Given a group of n people labeled from 1 to n, the task is to split them into two groups of any size such that no two people who dislike each other are in the same group. The input consists of the integer n and an array dislikes[] where each element [ai, bi] indicates that the person labeled ai dislikes the person labeled bi. The task is to return true if it is possible to split the people into two groups in this way, and false otherwise.
Examples:
Input: n = 4, dislikes = [[1, 2], [1, 3], [2, 4]]
Output: true
Explanation: The first group can have [1, 4], and the second group can have [2, 3].Input: n = 3, dislikes = [[1, 2], [1, 3], [2, 3]]
Output: false
Explanation: We need at least 3 groups to divide them because person 1 dislikes both 2 and 3, and person 2 and 3 dislike each other.
Approach:
The problem can be viewed as a graph coloring problem where each person represents a node and each dislike pair represents an edge. The goal is to determine if the graph can be bipartite, which means we can color the graph using two colors such that no two adjacent nodes share the same color.
Step by Step Approach:
- Graph Representation:
- Represent the graph using an adjacency list where each person is a node, and each dislike pair is an undirected edge.
- Initialization:
- Create a color array to store the color (group) of each person, initialized to -1 (indicating uncolored).
- Bipartite Check:
- Use a BFS or DFS approach to try coloring the graph. Start from each uncolored node, assign a color, and attempt to color all connected nodes with the opposite color.

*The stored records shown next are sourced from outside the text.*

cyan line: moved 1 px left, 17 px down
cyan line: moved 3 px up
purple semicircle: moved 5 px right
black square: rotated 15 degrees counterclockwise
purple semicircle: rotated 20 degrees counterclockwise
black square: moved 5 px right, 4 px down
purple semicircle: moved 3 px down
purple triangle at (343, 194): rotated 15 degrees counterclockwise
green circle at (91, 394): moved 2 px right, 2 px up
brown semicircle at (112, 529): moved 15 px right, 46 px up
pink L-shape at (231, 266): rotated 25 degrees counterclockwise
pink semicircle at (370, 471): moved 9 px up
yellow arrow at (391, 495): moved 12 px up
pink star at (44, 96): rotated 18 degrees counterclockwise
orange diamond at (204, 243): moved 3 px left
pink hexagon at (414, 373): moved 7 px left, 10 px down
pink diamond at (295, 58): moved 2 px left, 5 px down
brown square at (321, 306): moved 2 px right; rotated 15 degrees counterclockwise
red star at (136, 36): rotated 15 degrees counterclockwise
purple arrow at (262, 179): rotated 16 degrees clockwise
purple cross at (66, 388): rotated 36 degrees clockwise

- If a conflict is found (i.e., two adjacent nodes have the same color), return false.
- If all nodes can be successfully colored, return true.
Below is the implementation of the above approach:
#include <iostream>
#include <vector>
#include <queue>
using namespace std;
bool possibleBipartition(int n, vector<vector<int>>& dislikes) {
// Create the adjacency list for the graph
vector<vector<int>> graph(n + 1);
for (const auto& pair : dislikes) {
graph[pair[0]].push_back(pair[1]);
graph[pair[1]].push_back(pair[0]);
}
// Color array, -1 means uncolored
vector<int> color(n + 1, -1);
// Use BFS to try to color the graph
for (int i = 1; i <= n; ++i) {
if (color[i] == -1) {
queue<int> q;
q.push(i);
color[i] = 0; // Assign the first color
while (!q.empty()) {
int node = q.front();
q.pop();
for (int neighbor : graph[node]) {
if (color[neighbor] == -1) {
// Assign opposite color to the neighbor
color[neighbor] = 1 - color[node];
q.push(neighbor);
} else if (color[neighbor] == color[node]) {
// Conflict found
return false;
}
}
}
}
}
return true;
}
// Driver code
int main() {
vector<vector<int>> dislikes1 = {{1, 2}, {1, 3}, {2, 4}};
cout << (possibleBipartition(4, dislikes1) ? "true" : "false") << endl;
return 0;
}
Output
true
Time Complexity: O(n+m), where n is the number of people (nodes) and m is the number of dislike pairs (edges). This is because we traverse each node and edge once.
Auxiliary Space: O(n+m), due to the storage used for the adjacency list and the color array.